On the eve of the halving, experts were bullish. Thus, financier David Cox voiced a forecast about a possible increase in LTC to USD 189.2. Analyst Michaël van de Poppe provided a bolder upside scenario to USD 200. Also positive statements were made by the creator of the Litecoin project Charlie Lee. However, in fact, we see that the LTC/USD rate fell after the halving.
According to the technical analysis of the LTC/USD chart on a weekly period:
→ The “round” level of USD 100 looks like an important resistance. In 2022, it acted as support, but in 2023 it proved to be able to keep the price of litecoin on the back of a general rally in the cryptocurrency market and the positive associated with halving.
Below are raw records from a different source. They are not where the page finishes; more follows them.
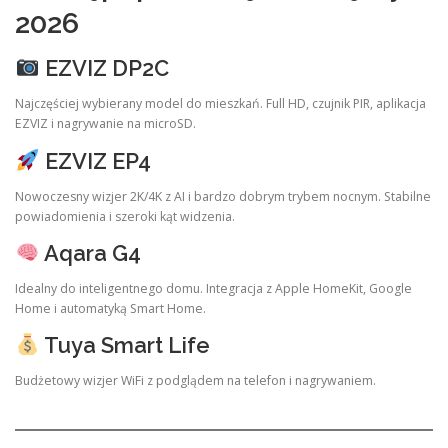
2026
EZVIZ DP2C
Najczęściej wybierany model do mieszkań. Full HD, czujnik PIR, aplikacja
EZVIZ i nagrywanie na microSD.
EZVIZ EP4
Nowoczesny wizjer 2K/4K z AI i bardzo dobrym trybem nocnym. Stabilne
powiadomienia i szeroki kąt widzenia.
Aqara G4
Idealny do inteligentnego domu. Integracja z Apple HomeKit, Google
Home i automatyką Smart Home.
Tuya Smart Life
Budżetowy wizjer WiFi z podglądem na telefon i nagrywaniem.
→ The price is near an important support (shown in blue) that has been in effect since mid-2022. The price shows no signs of a bounce, which calls into question the strength of demand and increases the likelihood of a bearish breakout.
→ The USD 50 level looks like a major support, because it kept Litecoin from falling in the second half of 2022, when the same bitcoin was making new lows amid the collapse of the FTX exchange.
A breakdown of the narrowing triangle that forms the blue support line and the psychological level of USD 100 per coin can lead to a significant trend.